▶ **TASK DESCRIPTION**: Look at each line below and tally those holding "consumption"; answer with that figure and nothing else.

▶ **DATA FOR THE TASK**:
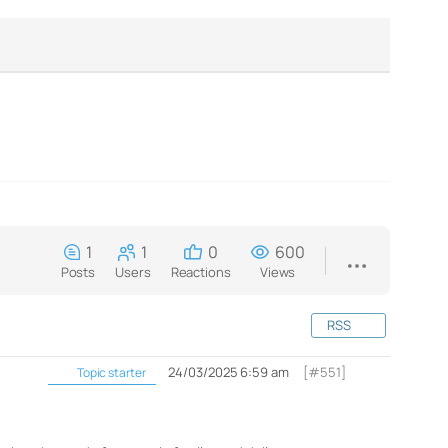
1
1
0
600
Posts
Users
Reactions
Views
RSS
24/03/2025 6:59 am
[#551]
Topic starter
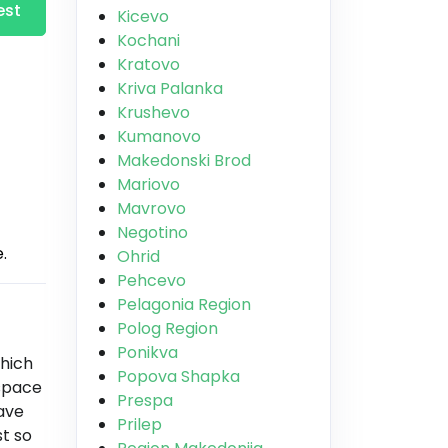
est
Kicevo
Kochani
Kratovo
Kriva Palanka
Krushevo
Kumanovo
Makedonski Brod
Mariovo
Mavrovo
Negotino
.
Ohrid
Pehcevo
Pelagonia Region
Polog Region
Ponikva
which
Popova Shapka
 space
Prespa
have
Prilep
st so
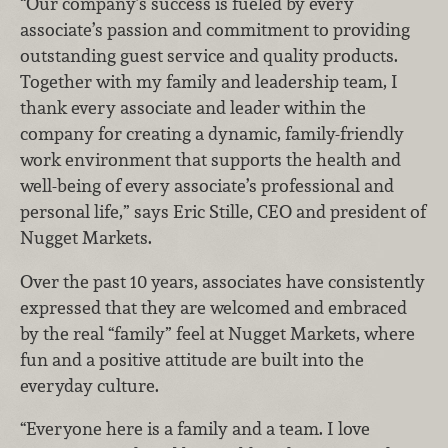
“Our company’s success is fueled by every
associate’s passion and commitment to providing
outstanding guest service and quality products.
Together with my family and leadership team, I
thank every associate and leader within the
company for creating a dynamic, family-friendly
work environment that supports the health and
well-being of every associate’s professional and
personal life,” says Eric Stille, CEO and president of
Nugget Markets.
Over the past 10 years, associates have consistently
expressed that they are welcomed and embraced
by the real “family” feel at Nugget Markets, where
fun and a positive attitude are built into the
everyday culture.
“Everyone here is a family and a team. I love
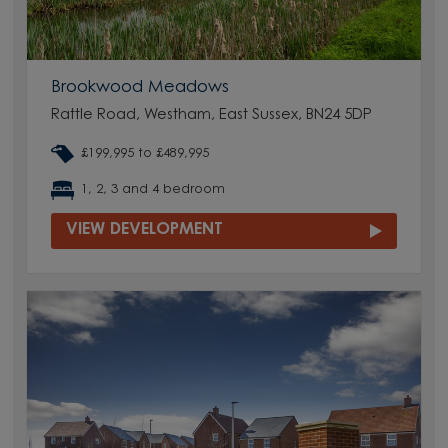
Brookwood Meadows
Rattle Road, Westham, East Sussex, BN24 5DP
£199,995 to £489,995
1, 2, 3 and 4 bedroom
VIEW DEVELOPMENT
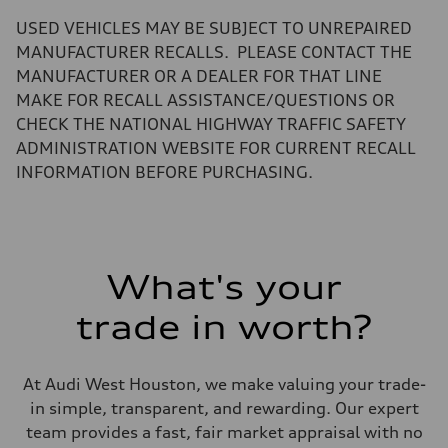
—
Volumes
USED VEHICLES MAY BE SUBJECT TO UNREPAIRED
Luggage compartment
—
MANUFACTURER RECALLS. PLEASE CONTACT THE
Fuel tank (approx.)
MANUFACTURER OR A DEALER FOR THAT LINE
14.8 gal
Performance data
MAKE FOR RECALL ASSISTANCE/QUESTIONS OR
Top speed
CHECK THE NATIONAL HIGHWAY TRAFFIC SAFETY
130 mph
Acceleration 0-100 km/h
ADMINISTRATION WEBSITE FOR CURRENT RECALL
5.6 seconds
INFORMATION BEFORE PURCHASING.
Fuel consumption
Fuel
Premium Unleaded
Fuel consumption - city
22 mpg mpg
Fuel consumption - highway
32 mpg mpg
What's your
Fuel consumption - combined
26 mpg mpg
trade in worth?
At Audi West Houston, we make valuing your trade-
in simple, transparent, and rewarding. Our expert
team provides a fast, fair market appraisal with no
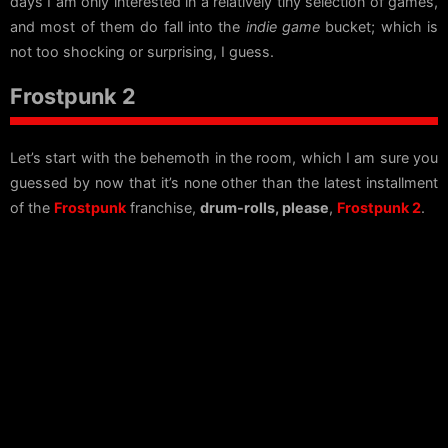
days I am only interested in a relatively tiny selection of games,
and most of them do fall into the
indie game
bucket; which is
not too shocking or surprising, I guess.
Frostpunk 2
Let’s start with the behemoth in the room, which I am sure you
guessed by now that it’s none other than the latest installment
of the
Frostpunk
franchise,
drum-rolls, please
,
Frostpunk 2
.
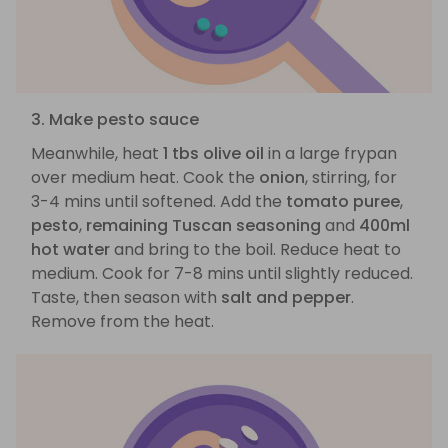
3. Make pesto sauce
Meanwhile, heat
1 tbs olive oil
in a large frypan
over medium heat. Cook the
onion
, stirring, for
3-4 mins until softened. Add the
tomato puree
,
pesto
,
remaining Tuscan seasoning
and
400ml
hot water
and bring to the boil. Reduce heat to
medium. Cook for 7-8 mins until slightly reduced.
Taste, then season with
salt and pepper
.
Remove from the heat.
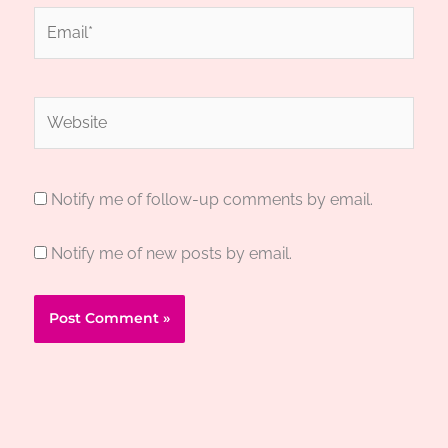
Email*
Website
Notify me of follow-up comments by email.
Notify me of new posts by email.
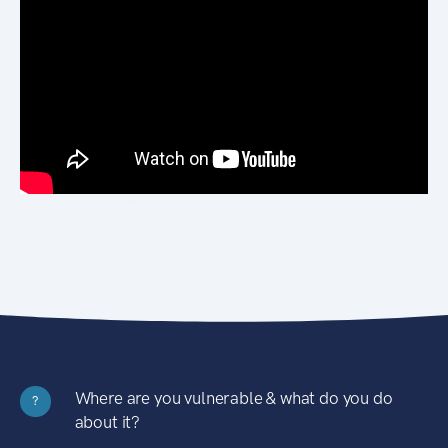
Where are you vulnerable & what do you do
?
about it?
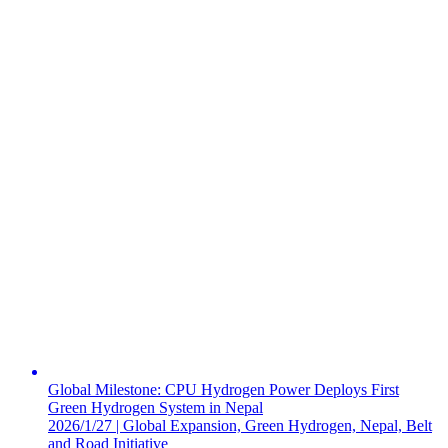
Global Milestone: CPU Hydrogen Power Deploys First
Green Hydrogen System in Nepal
2026/1/27 | Global Expansion, Green Hydrogen, Nepal, Belt
and Road Initiative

▶ **TASK RESULT**: 4